Start of STUDY MATERIAL
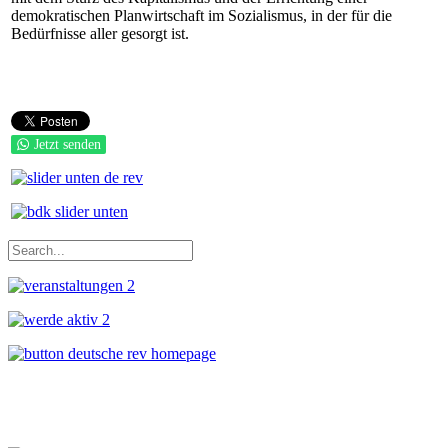
demokratischen Planwirtschaft im Sozialismus, in der für die
Bedürfnisse aller gesorgt ist.
Jetzt senden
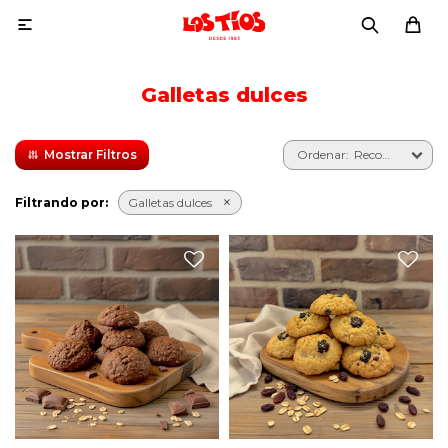

Galletas dulces
Recomendados
Filtrando por:
Galletas dulces
Galletas premium dulces,
Galletas premium dulces,
veganas, con avena y
veganas, con avena y pasas
chocolate. Nuevos sabores,
de uva. Nuevos sabores,
elaboradas artesanalmente.
elaboradas artesanalmente.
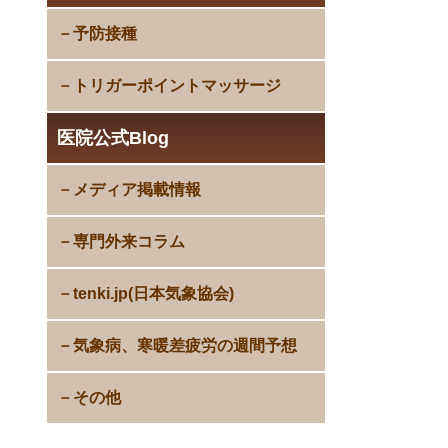
予防接種
トリガーポイントマッサージ
医院公式Blog
メディア掲載情報
専門外来コラム
tenki.jp(日本気象協会)
気象病、寒暖差疲労の週間予想
その他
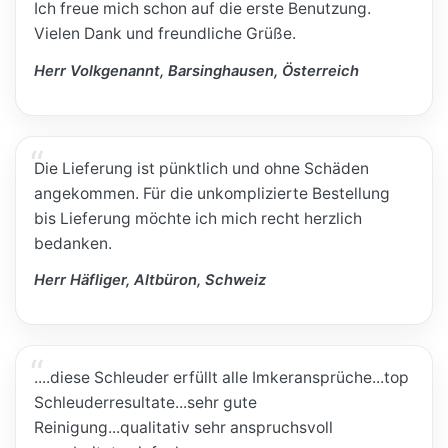
Ich freue mich schon auf die erste Benutzung.
Vielen Dank und freundliche Grüße.
Herr Volkgenannt, Barsinghausen, Österreich
Die Lieferung ist pünktlich und ohne Schäden
angekommen. Für die unkomplizierte Bestellung
bis Lieferung möchte ich mich recht herzlich
bedanken.
Herr Häfliger, Altbüron, Schweiz
....diese Schleuder erfüllt alle Imkeransprüche...top
Schleuderresultate...sehr gute
Reinigung...qualitativ sehr anspruchsvoll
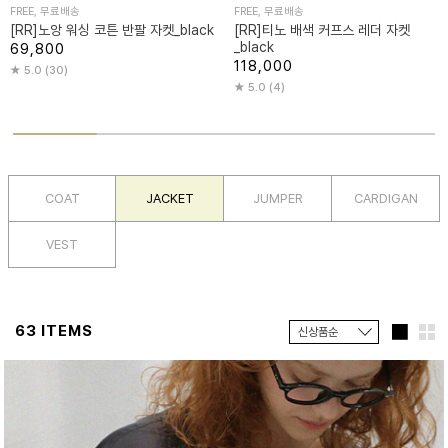
FREE, 무료배송
FREE, 무료배송
[RR]노앙 워싱 코튼 반팔 자켓_black
[RR]티노 배색 커프스 레더 자켓
_black
69,800
118,000
5.0 (30)
5.0 (4)
COAT
JACKET
JUMPER
CARDIGAN
VEST
63 ITEMS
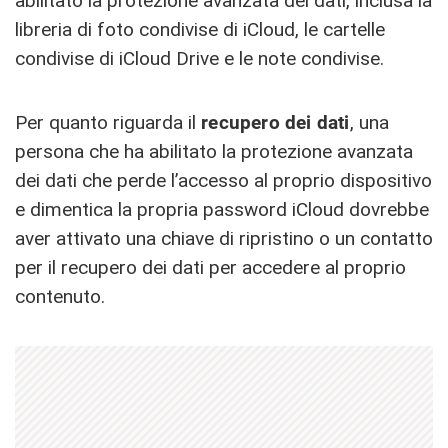
abilitato la protezione avanzata dei dati, inclusa la
libreria di foto condivise di iCloud, le cartelle
condivise di iCloud Drive e le note condivise.
Per quanto riguarda il
recupero dei dati
, una
persona che ha abilitato la protezione avanzata
dei dati che perde l’accesso al proprio dispositivo
e dimentica la propria password ‌iCloud‌ dovrebbe
aver attivato una chiave di ripristino o un contatto
per il recupero dei dati per accedere al proprio
contenuto.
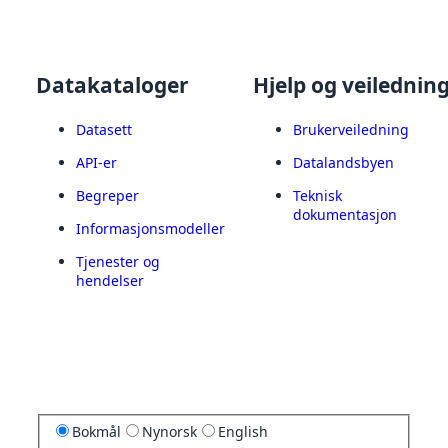
Datakataloger
Hjelp og veilednin
Datasett
Brukerveiledning
API-er
Datalandsbyen
Begreper
Teknisk
dokumentasjon
Informasjonsmodeller
Tjenester og
hendelser
Bokmål
Nynorsk
English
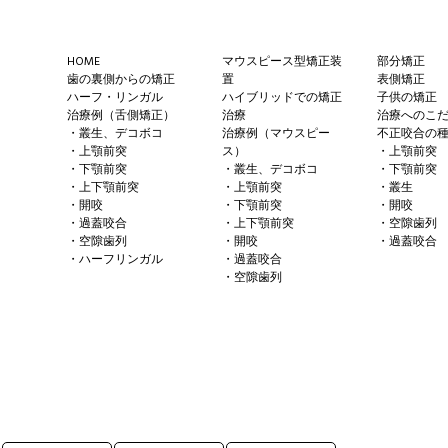
Footer
HOME
マウスピース型矯正装
部分矯正
歯の裏側からの矯正
置
表側矯正
ハーフ・リンガル
ハイブリッドでの矯正
子供の矯正
治療例（舌側矯正）
治療
治療へのこ
・叢生、デコボコ
治療例（マウスピー
不正咬合の
・上顎前突
ス）
・上顎前突
・下顎前突
・叢生、デコボコ
・下顎前突
・上下顎前突
・上顎前突
・叢生
・開咬
・下顎前突
・開咬
・過蓋咬合
・上下顎前突
・空隙歯列
・空隙歯列
・開咬
・過蓋咬合
・ハーフリンガル
・過蓋咬合
・空隙歯列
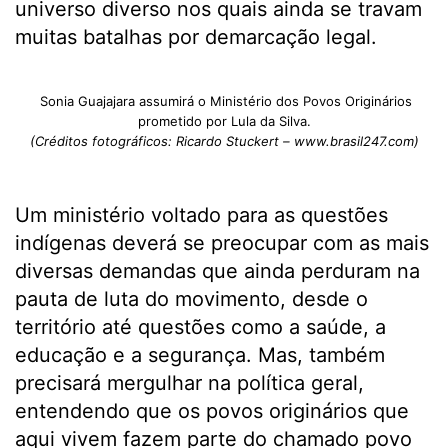
universo diverso nos quais ainda se travam
muitas batalhas por demarcação legal.
Sonia Guajajara assumirá o Ministério dos Povos Originários
prometido por Lula da Silva.
(Créditos fotográficos: Ricardo Stuckert – www.brasil247.com)
Um ministério voltado para as questões
indígenas deverá se preocupar com as mais
diversas demandas que ainda perduram na
pauta de luta do movimento, desde o
território até questões como a saúde, a
educação e a segurança. Mas, também
precisará mergulhar na política geral,
entendendo que os povos originários que
aqui vivem fazem parte do chamado povo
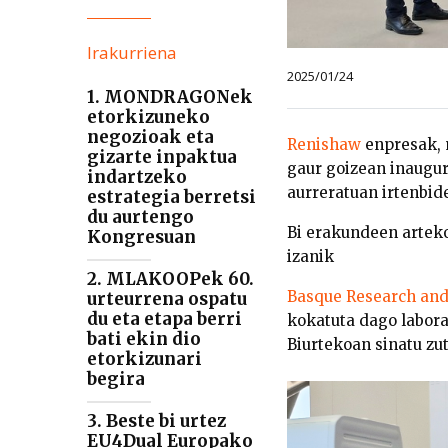
Irakurriena
2025/01/24
1. MONDRAGONek
etorkizuneko
negozioak eta
Renishaw
enpresak, 
gizarte inpaktua
gaur goizean inaugur
indartzeko
aurreratuan irtenbide
estrategia berretsi
du aurtengo
Bi erakundeen arteko
Kongresuan
izanik
2. MLAKOOPek 60.
Basque Research and
urteurrena ospatu
du eta etapa berri
kokatuta dago labora
bati ekin dio
Biurtekoan sinatu zu
etorkizunari
begira
3. Beste bi urtez
EU4Dual Europako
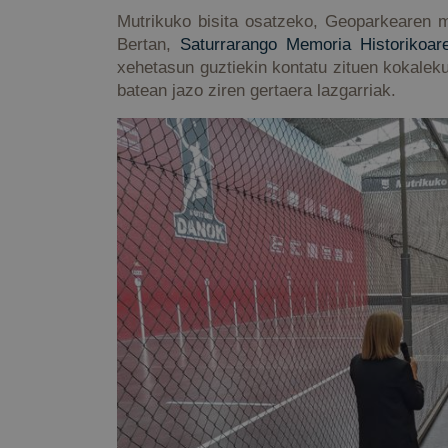
Mutrikuko bisita osatzeko, Geoparkearen 
Bertan,
Saturrarango Memoria Historikoar
xehetasun guztiekin kontatu zituen kokaleku
batean jazo ziren gertaera lazgarriak.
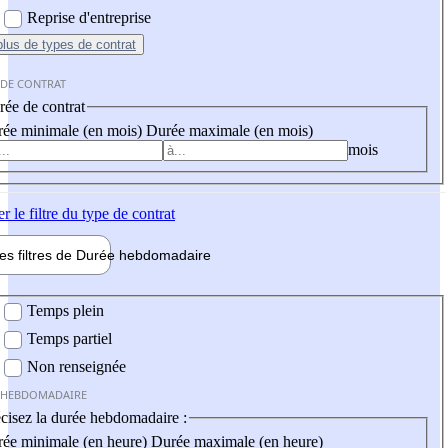
Reprise d'entreprise
plus
de types de contrat
 DE CONTRAT
ée de contrat
ée minimale (en mois)
Durée maximale (en mois)
mois
er
le filtre du type de contrat
les filtres de
Durée hebdo
madaire
 hebdomadaire
Temps plein
Temps partiel
Non renseignée
 HEBDOMADAIRE
cisez la durée hebdomadaire :
ée minimale (en heure)
Durée maximale (en heure)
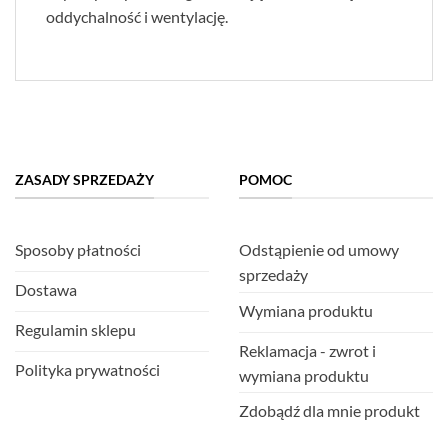
oddychalność i wentylację.
ZASADY SPRZEDAŻY
POMOC
Sposoby płatności
Odstąpienie od umowy
sprzedaży
Dostawa
Wymiana produktu
Regulamin sklepu
Reklamacja - zwrot i
Polityka prywatności
wymiana produktu
Zdobądź dla mnie produkt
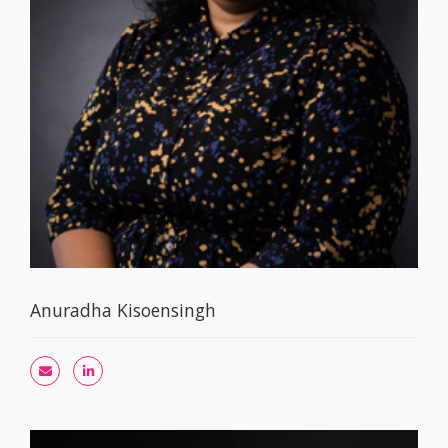
Anuradha Kisoensingh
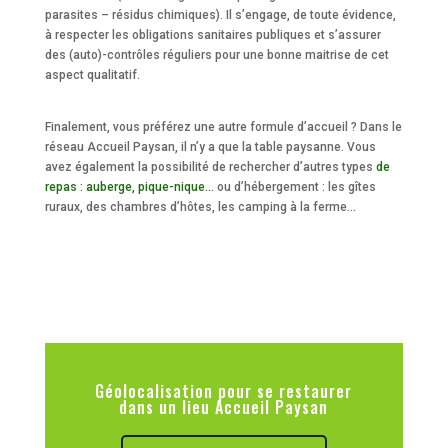
parasites – résidus chimiques). Il s’engage, de toute évidence,
à respecter les obligations sanitaires publiques et s’assurer
des (auto)-contrôles réguliers pour une bonne maitrise de cet
aspect qualitatif.
Finalement, vous préférez une autre formule d’accueil ? Dans le
réseau Accueil Paysan, il n’y a que la table paysanne. Vous
avez également la possibilité de rechercher d’autres types
de
repas : auberge, pique-nique…
ou d’hébergement : les gîtes
ruraux, des chambres d’hôtes, les camping à la ferme…
Géolocalisation pour se restaurer
dans un lieu Accueil Paysan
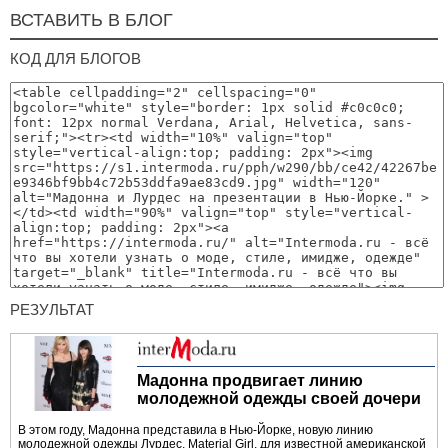
ВСТАВИТЬ В БЛОГ
КОД ДЛЯ БЛОГОВ
РЕЗУЛЬТАТ
Мадонна продвигает линию
молодежной одежды своей дочери
В этом году, Мадонна представила в Нью-Йорке, новую линию
молодежной одежды Лурдес, Material Girl, для известной американской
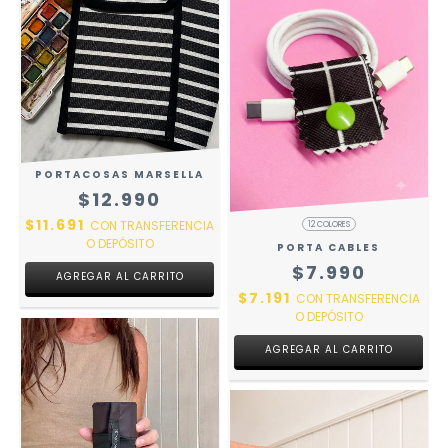
PORTACOSAS MARSELLA
$12.990
$11.691
CON
TRANSFERENCIA
12 COLORES
O DEPÓSITO
PORTA CABLES
$7.990
AGREGAR AL CARRITO
$7.191
CON
TRANSFERENCIA
O DEPÓSITO
AGREGAR AL CARRITO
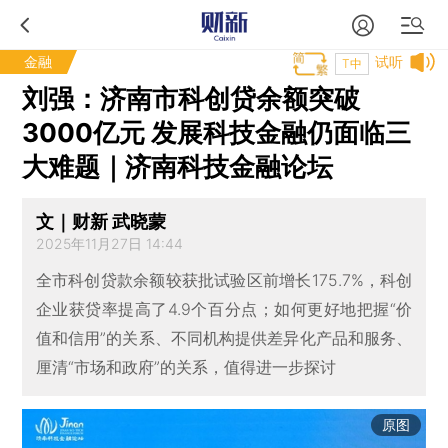
金融
试听
T中
刘强：济南市科创贷余额突破
3000亿元 发展科技金融仍面临三
大难题｜济南科技金融论坛
文｜财新 武晓蒙
2025年11月27日 14:44
全市科创贷款余额较获批试验区前增长175.7%，科创
企业获贷率提高了4.9个百分点；如何更好地把握“价
值和信用”的关系、不同机构提供差异化产品和服务、
厘清“市场和政府”的关系，值得进一步探讨
原图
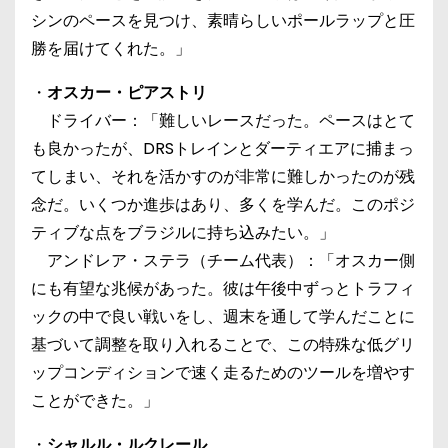
シンのペースを見つけ、素晴らしいポールラップと圧
勝を届けてくれた。」
・
オスカー・ピアストリ
ドライバー：「難しいレースだった。ペースはとて
も良かったが、DRSトレインとダーティエアに捕まっ
てしまい、それを活かすのが非常に難しかったのが残
念だ。いくつか進歩はあり、多くを学んだ。このポジ
ティブな点をブラジルに持ち込みたい。」
アンドレア・ステラ（チーム代表）：「オスカー側
にも有望な兆候があった。彼は午後中ずっとトラフィ
ックの中で良い戦いをし、週末を通して学んだことに
基づいて調整を取り入れることで、この特殊な低グリ
ップコンディションで速く走るためのツールを増やす
ことができた。」
・
シャルル・ルクレール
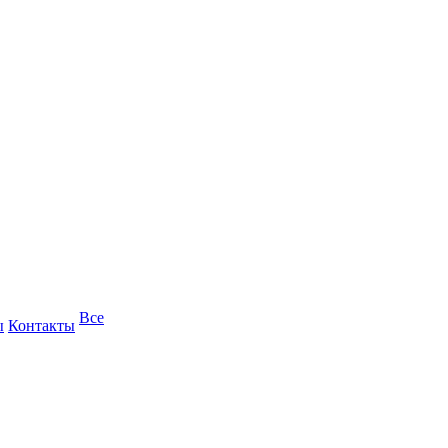
Все
ы
Контакты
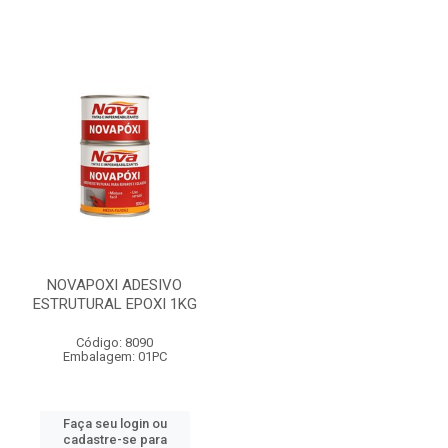
NOVAPOXI ADESIVO
ESTRUTURAL EPOXI 1KG
Código: 8090
Embalagem: 01PC
Faça seu login ou
cadastre-se para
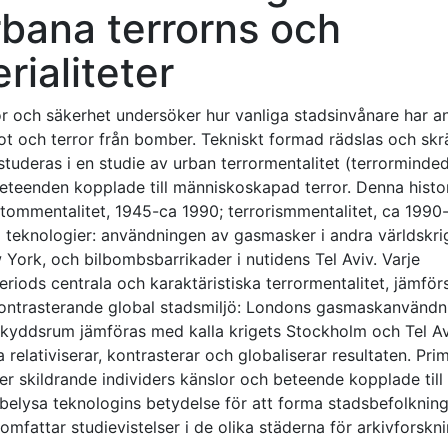
rbana terrorns och
ialiteter
or och säkerhet undersöker hur vanliga stadsinvånare har a
t och terror från bomber. Tekniskt formad rädslas och skr
 studeras i en studie av urban terrormentalitet (terrorminde
eteenden kopplade till människoskapad terror. Denna histo
atommentalitet, 1945-ca 1990; terrorismmentalitet, ca 1990-
ka teknologier: användningen av gasmasker i andra världskri
York, och bilbombsbarrikader i nutidens Tel Aviv. Varje
 periods centrala och karaktäristiska terrormentalitet, jämfö
 kontrasterande global stadsmiljö: Londons gasmaskanvändn
kyddsrum jämföras med kalla krigets Stockholm och Tel Av
elativiserar, kontrasterar och globaliserar resultaten. Pri
er skildrande individers känslor och beteende kopplade till
 belysa teknologins betydelse för att forma stadsbefolknin
mfattar studievistelser i de olika städerna för arkivforskn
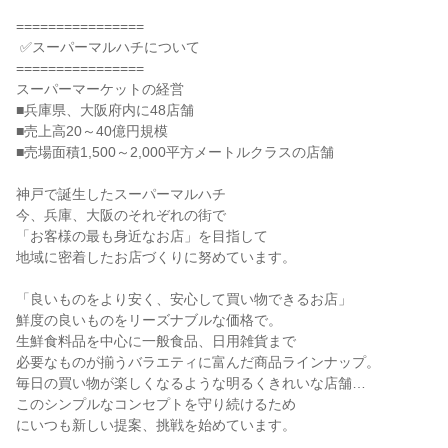
================

 ✅スーパーマルハチについて

================

スーパーマーケットの経営

■兵庫県、大阪府内に48店舗

■売上高20～40億円規模

■売場面積1,500～2,000平方メートルクラスの店舗

神戸で誕生したスーパーマルハチ

今、兵庫、大阪のそれぞれの街で

「お客様の最も身近なお店」を目指して

地域に密着したお店づくりに努めています。

「良いものをより安く、安心して買い物できるお店」

鮮度の良いものをリーズナブルな価格で。

生鮮食料品を中心に一般食品、日用雑貨まで

必要なものが揃うバラエティに富んだ商品ラインナップ。

毎日の買い物が楽しくなるような明るくきれいな店舗…

このシンプルなコンセプトを守り続けるため

にいつも新しい提案、挑戦を始めています。
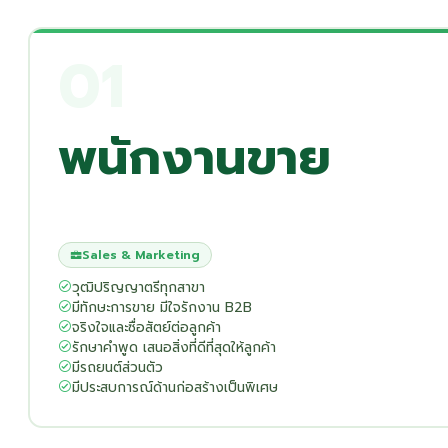
01
พนักงานขาย
Sales & Marketing
วุฒิปริญญาตรีทุกสาขา
มีทักษะการขาย มีใจรักงาน B2B
จริงใจและซื่อสัตย์ต่อลูกค้า
รักษาคำพูด เสนอสิ่งที่ดีที่สุดให้ลูกค้า
มีรถยนต์ส่วนตัว
มีประสบการณ์ด้านก่อสร้างเป็นพิเศษ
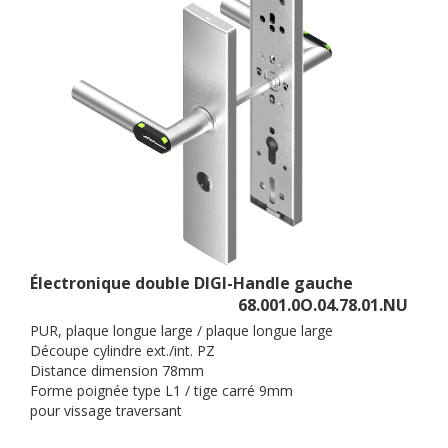
Électronique double DIGI-Handle gauche
68.001.0O.04.78.01.NU
PUR, plaque longue large / plaque longue large
Découpe cylindre ext./int. PZ
Distance dimension 78mm
Forme poignée type L1 / tige carré 9mm
pour vissage traversant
End of STUDY MATERIAL
→ WHAT YOU SHOULD DO
What lines in the data above contain the word "молодежной"? Show them all.

→ TASK SOLUTION
молодежной одежды своей дочери
молодежной одежды Лурдес, Material Girl, для известной американской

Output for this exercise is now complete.